» **YOUR OBJECTIVE**
Restate all the data word for word and omit the pictures.

#### SUPPLIED DATA ####

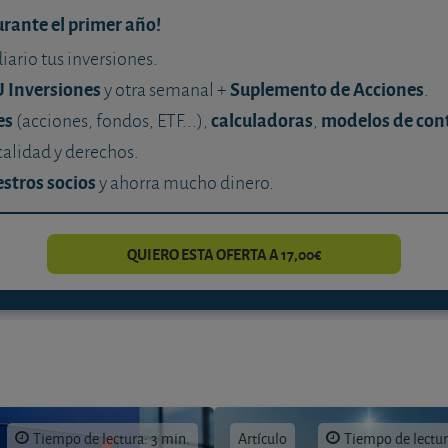
urante el primer año!
diario tus inversiones.
U Inversiones
Suplemento de Acciones
y otra semanal +
.
es
calculadoras
modelos de con
(acciones, fondos, ETF...),
,
calidad y derechos.
stros socios
y ahorra mucho dinero.
QUIERO ESTA OFERTA A 17,00€
Tiempo de lectura: 3 min.
Artículo
Tiempo de lectur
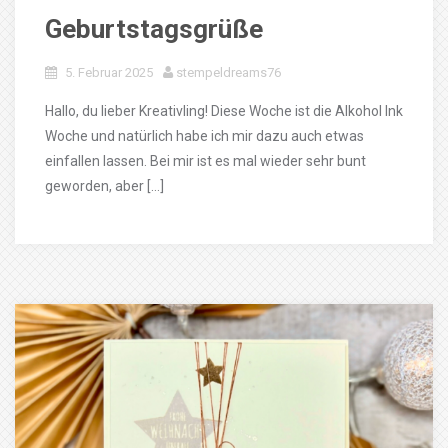
Geburtstagsgrüße
5. Februar 2025
stempeldreams76
Hallo, du lieber Kreativling! Diese Woche ist die Alkohol Ink
Woche und natürlich habe ich mir dazu auch etwas
einfallen lassen. Bei mir ist es mal wieder sehr bunt
geworden, aber […]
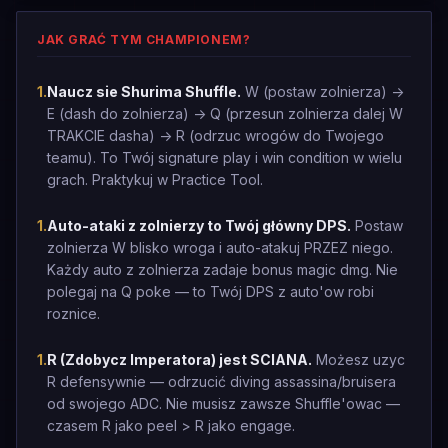
JAK GRAĆ TYM CHAMPIONEM?
1
.
Naucz sie Shurima Shuffle.
W (postaw zolnierza) ->
E (dash do zolnierza) -> Q (przesun zolnierza dalej W
TRAKCIE dasha) -> R (odrzuc wrogów do Twojego
teamu). To Twój signature play i win condition w wielu
grach. Praktykuj w Practice Tool.
1
.
Auto-ataki z zolnierzy to Twój główny DPS.
Postaw
zolnierza W blisko wroga i auto-atakuj PRZEZ niego.
Każdy auto z zolnierza zadaje bonus magic dmg. Nie
polegaj na Q poke — to Twój DPS z auto'ow robi
roznice.
1
.
R (Zdobycz Imperatora) jest SCIANA.
Możesz uzyc
R defensywnie — odrzucić diving assassina/bruisera
od swojego ADC. Nie musisz zawsze Shuffle'owac —
czasem R jako peel > R jako engage.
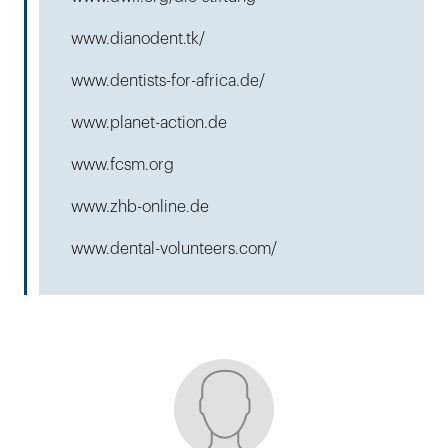
www.dianodent.tk/
www.dentists-for-africa.de/
www.planet-action.de
www.fcsm.org
www.zhb-online.de
www.dental-volunteers.com/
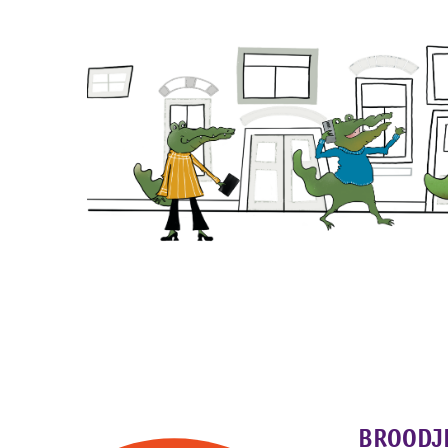
We helpen graa
BROODJ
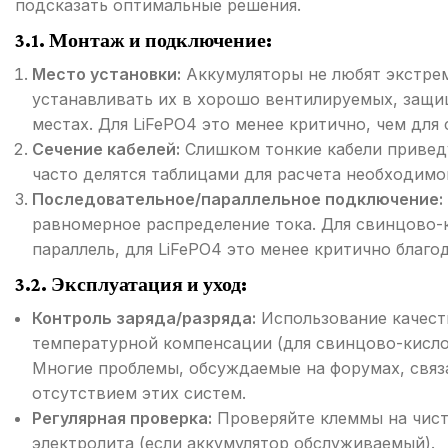
подсказать оптимальные решения.
3.1. Монтаж и подключение:
Место установки:
Аккумуляторы не любят экстре
устанавливать их в хорошо вентилируемых, защи
местах. Для LiFePO4 это менее критично, чем для
Сечение кабелей:
Слишком тонкие кабели приведу
часто делятся таблицами для расчета необходимог
Последовательное/параллельное подключение:
равномерное распределение тока. Для свинцово-к
параллель, для LiFePO4 это менее критично благо
3.2. Эксплуатация и уход:
Контроль заряда/разряда:
Использование качест
температурной компенсации (для свинцово-кислот
Многие проблемы, обсуждаемые на форумах, связ
отсутствием этих систем.
Регулярная проверка:
Проверяйте клеммы на чист
электролита (если аккумулятор обслуживаемый).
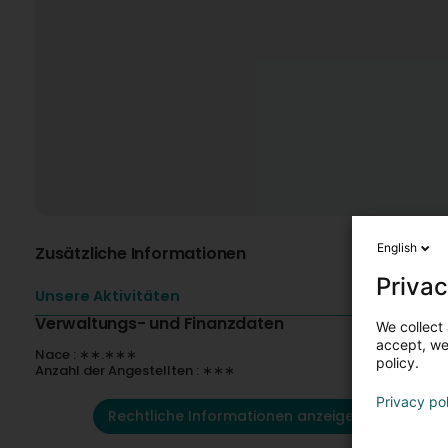
English
Zusätzliche Informationen
Privac
Unsere Aktivitäten
Verwaltungs- und Finanzdaten
We collect 
accept, we'
Nace : ∗∗.∗∗∗
policy.
Anzahl der Angestellten : ∗∗∗
Privacy po
Rechtliche Informationen anzeigen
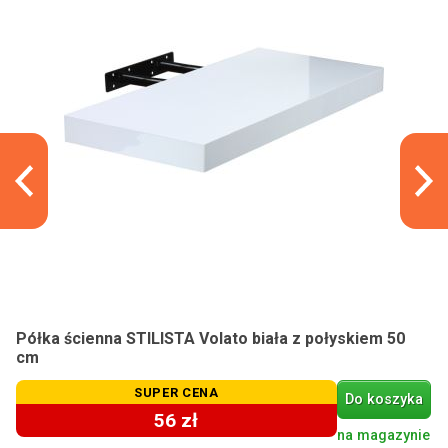
Półka ścienna STILISTA Volato biała z połyskiem 50
cm
SUPER CENA
Do koszyka
56 zł
na magazynie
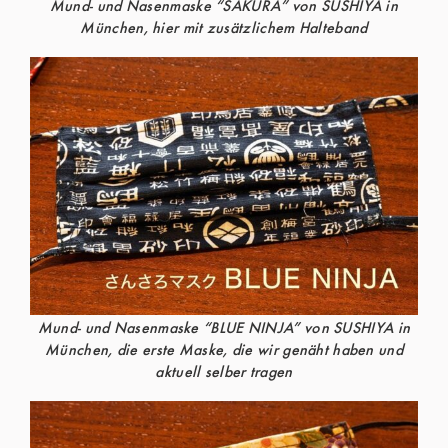
Mund- und Nasenmaske “SAKURA” von SUSHIYA in
München, hier mit zusätzlichem Halteband
Mund- und Nasenmaske “BLUE NINJA” von SUSHIYA in
München, die erste Maske, die wir genäht haben und
aktuell selber tragen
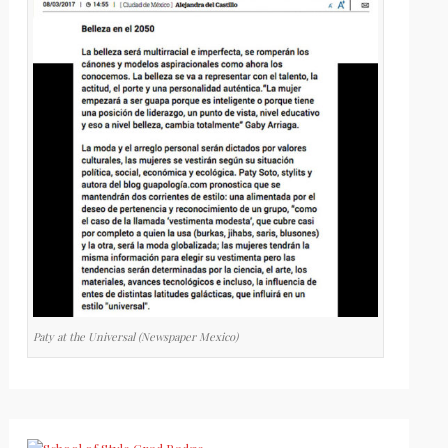
Paty at the Universal (Newspaper Mexico)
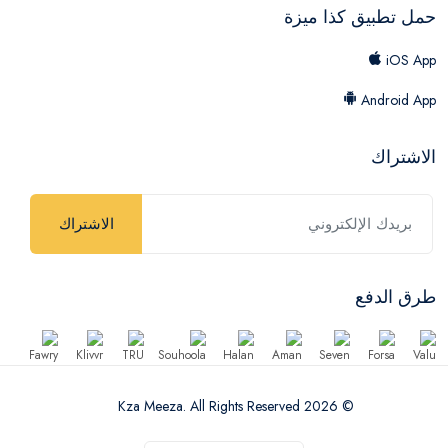
حمل تطبيق كذا ميزة
iOS App
Android App
الاشتراك
الاشتراك
طرق الدفع
© 2026 Kza Meeza. All Rights Reserved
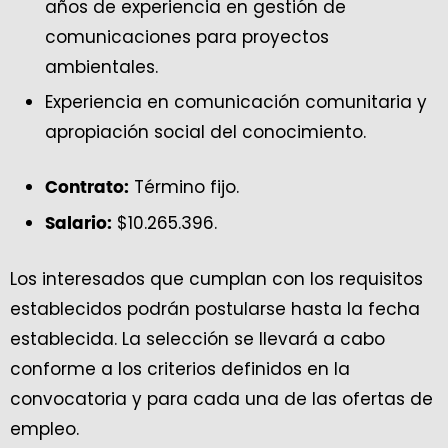
años de experiencia en gestión de
comunicaciones para proyectos
ambientales.
Experiencia en comunicación comunitaria y
apropiación social del conocimiento.
Término fijo.
Contrato:
$10.265.396.
Salario:
Los interesados que cumplan con los requisitos
establecidos podrán postularse hasta la fecha
establecida. La selección se llevará a cabo
conforme a los criterios definidos en la
convocatoria y para cada una de las ofertas de
empleo.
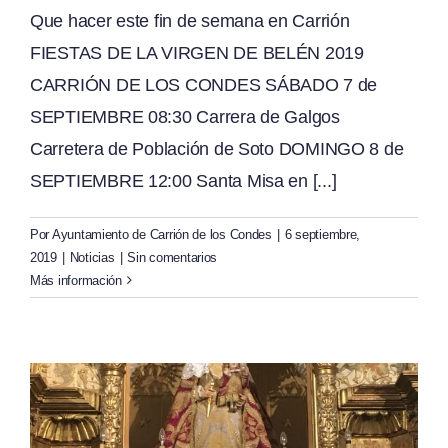
Que hacer este fin de semana en Carrión
FIESTAS DE LA VIRGEN DE BELÉN 2019
CARRIÓN DE LOS CONDES SÁBADO 7 de
SEPTIEMBRE 08:30 Carrera de Galgos
Carretera de Población de Soto DOMINGO 8 de
SEPTIEMBRE 12:00 Santa Misa en [...]
Por
Ayuntamiento de Carrión de los Condes
|
6 septiembre,
2019
|
Noticias
|
Sin comentarios
Más información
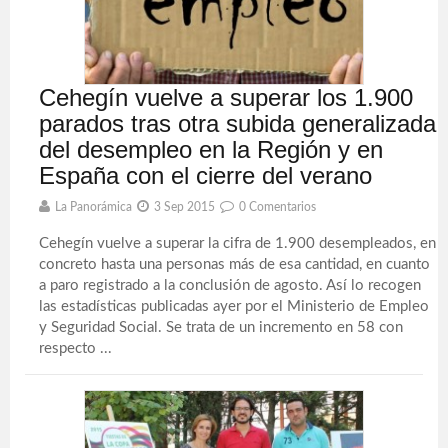
Cehegín vuelve a superar los 1.900
parados tras otra subida generalizada
del desempleo en la Región y en
España con el cierre del verano
La Panorámica
3 Sep 2015
0 Comentarios
Cehegín vuelve a superar la cifra de 1.900 desempleados, en
concreto hasta una personas más de esa cantidad, en cuanto
a paro registrado a la conclusión de agosto. Así lo recogen
las estadísticas publicadas ayer por el Ministerio de Empleo
y Seguridad Social. Se trata de un incremento en 58 con
respecto ...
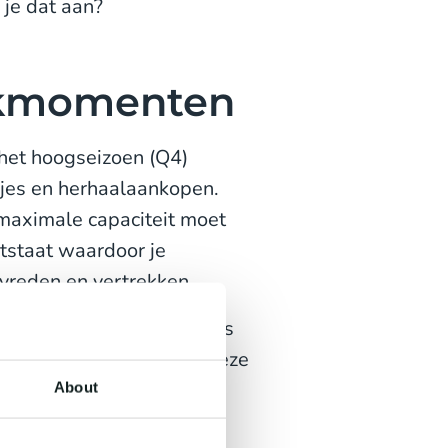
 je dat aan?
iekmomenten
 het hoogseizoen (Q4)
jes en herhaalaankopen.
 maximale capaciteit moet
tstaat waardoor je
evreden en vertrekken.
de tools van CM.com zoals
e helpen je om tijdens deze
About
het meeste halen uit de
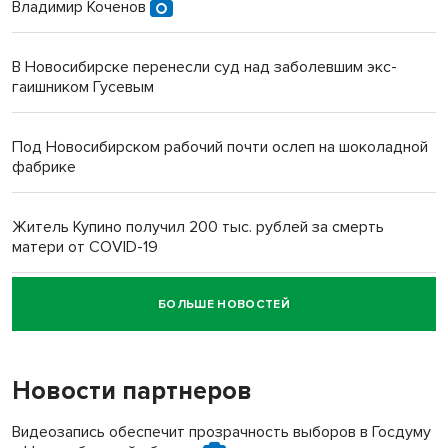
Владимир Коченов
В Новосибирске перенесли суд над заболевшим экс-
гаишником Гусевым
Под Новосибирском рабочий почти ослеп на шоколадной
фабрике
Житель Купино получил 200 тыс. рублей за смерть
матери от COVID-19
БОЛЬШЕ НОВОСТЕЙ
Новосибирский суд наказал водителя за смерть
пенсионерки на вокзале
Новости партнеров
Видеозапись обеспечит прозрачность выборов в Госдуму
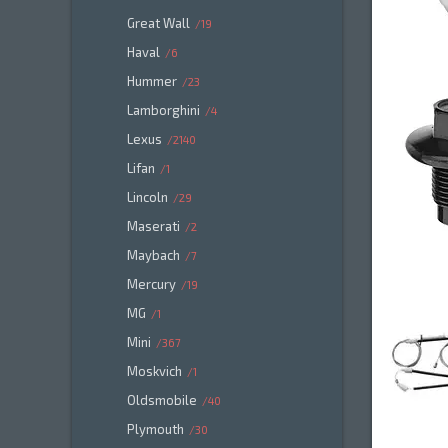
Great Wall
19
Haval
6
Hummer
23
Lamborghini
4
Lexus
2140
Lifan
1
Lincoln
29
Maserati
2
Maybach
7
Mercury
19
MG
1
Mini
367
Moskvich
1
Oldsmobile
40
Plymouth
30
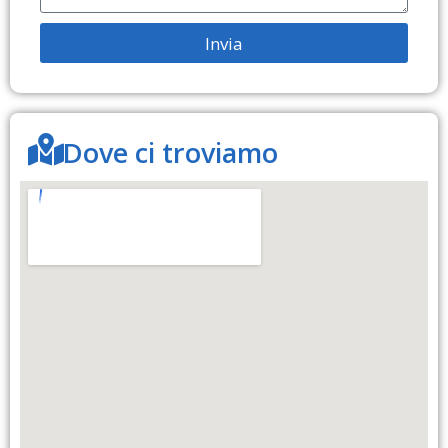
Invia
Dove ci troviamo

####

» **RESPONSE AREA**
urante el primer año!
diario tus inversiones.
U Inversiones
Suplemento de Acciones
y otra semanal +
.
es
calculadoras
modelos de con
(acciones, fondos, ETF...),
,
calidad y derechos.
stros socios
y ahorra mucho dinero.
QUIERO ESTA OFERTA A 17,00€
Tiempo de lectura: 3 min.
Artículo
Tiempo de lectur
Geburtstagsgrüße
5. Februar 2025
stempeldreams76
Hallo, du lieber Kreativling! Diese Woche ist die Alkohol Ink
Woche und natürlich habe ich mir dazu auch etwas
einfallen lassen. Bei mir ist es mal wieder sehr bunt
geworden, aber […]
JAK GRAĆ TYM CHAMPIONEM?
1
.
Naucz sie Shurima Shuffle.
W (postaw zolnierza) ->
E (dash do zolnierza) -> Q (przesun zolnierza dalej W
TRAKCIE dasha) -> R (odrzuc wrogów do Twojego
teamu). To Twój signature play i win condition w wielu
grach. Praktykuj w Practice Tool.
1
.
Auto-ataki z zolnierzy to Twój główny DPS.
Postaw
zolnierza W blisko wroga i auto-atakuj PRZEZ niego.
Każdy auto z zolnierza zadaje bonus magic dmg. Nie
polegaj na Q poke — to Twój DPS z auto'ow robi
roznice.
1
.
R (Zdobycz Imperatora) jest SCIANA.
Możesz uzyc
R defensywnie — odrzucić diving assassina/bruisera
od swojego ADC. Nie musisz zawsze Shuffle'owac —
czasem R jako peel > R jako engage.
www.dianodent.tk/
www.dentists-for-africa.de/
www.planet-action.de
www.fcsm.org
www.zhb-online.de
www.dental-volunteers.com/
We helpen graa
BROODJ
подсказать оптимальные решения.
3.1. Монтаж и подключение:
Место установки:
Аккумуляторы не любят экстре
устанавливать их в хорошо вентилируемых, защи
местах. Для LiFePO4 это менее критично, чем для
Сечение кабелей:
Слишком тонкие кабели приведу
часто делятся таблицами для расчета необходимог
Последовательное/параллельное подключение:
равномерное распределение тока. Для свинцово-к
параллель, для LiFePO4 это менее критично благо
3.2. Эксплуатация и уход:
Контроль заряда/разряда:
Использование качест
температурной компенсации (для свинцово-кислот
Многие проблемы, обсуждаемые на форумах, связ
отсутствием этих систем.
Регулярная проверка:
Проверяйте клеммы на чист
электролита (если аккумулятор обслуживаемый).
English
Zusätzliche Informationen
Privac
Unsere Aktivitäten
Verwaltungs- und Finanzdaten
We collect 
accept, we'
Nace : ∗∗.∗∗∗
policy.
Anzahl der Angestellten : ∗∗∗
Privacy po
Rechtliche Informationen anzeigen
Półka ścienna STILISTA Volato biała z połyskiem 50
cm
SUPER CENA
Do koszyka
56 zł
na magazynie
Mund- und Nasenmaske “SAKURA” von SUSHIYA in
München, hier mit zusätzlichem Halteband
Mund- und Nasenmaske “BLUE NINJA” von SUSHIYA in
München, die erste Maske, die wir genäht haben und
aktuell selber tragen
Paty at the Universal (Newspaper Mexico)
حمل تطبيق كذا ميزة
iOS App
Android App
الاشتراك
الاشتراك
طرق الدفع
© 2026 Kza Meeza. All Rights Reserved
años de experiencia en gestión de
comunicaciones para proyectos
ambientales.
Experiencia en comunicación comunitaria y
apropiación social del conocimiento.
Término fijo.
Contrato:
$10.265.396.
Salario:
Los interesados que cumplan con los requisitos
establecidos podrán postularse hasta la fecha
establecida. La selección se llevará a cabo
conforme a los criterios definidos en la
convocatoria y para cada una de las ofertas de
empleo.
Que hacer este fin de semana en Carrión
FIESTAS DE LA VIRGEN DE BELÉN 2019
CARRIÓN DE LOS CONDES SÁBADO 7 de
SEPTIEMBRE 08:30 Carrera de Galgos
Carretera de Población de Soto DOMINGO 8 de
SEPTIEMBRE 12:00 Santa Misa en [...]
Por
Ayuntamiento de Carrión de los Condes
|
6 septiembre,
2019
|
Noticias
|
Sin comentarios
Más información
Cehegín vuelve a superar los 1.900
parados tras otra subida generalizada
del desempleo en la Región y en
España con el cierre del verano
La Panorámica
3 Sep 2015
0 Comentarios
Cehegín vuelve a superar la cifra de 1.900 desempleados, en
concreto hasta una personas más de esa cantidad, en cuanto
a paro registrado a la conclusión de agosto. Así lo recogen
las estadísticas publicadas ayer por el Ministerio de Empleo
y Seguridad Social. Se trata de un incremento en 58 con
respecto ...
 je dat aan?
iekmomenten
 het hoogseizoen (Q4)
jes en herhaalaankopen.
 maximale capaciteit moet
tstaat waardoor je
evreden en vertrekken.
de tools van CM.com zoals
e helpen je om tijdens deze
About
het meeste halen uit de
Владимир Коченов
В Новосибирске перенесли суд над заболевшим экс-
гаишником Гусевым
Под Новосибирском рабочий почти ослеп на шоколадной
фабрике
Житель Купино получил 200 тыс. рублей за смерть
матери от COVID-19
БОЛЬШЕ НОВОСТЕЙ
Новосибирский суд наказал водителя за смерть
пенсионерки на вокзале
Новости партнеров
Видеозапись обеспечит прозрачность выборов в Госдуму
Great Wall
19
Haval
6
Hummer
23
Lamborghini
4
Lexus
2140
Lifan
1
Lincoln
29
Maserati
2
Maybach
7
Mercury
19
MG
1
Mini
367
Moskvich
1
Oldsmobile
40
Plymouth
30
Invia
Dove ci troviamo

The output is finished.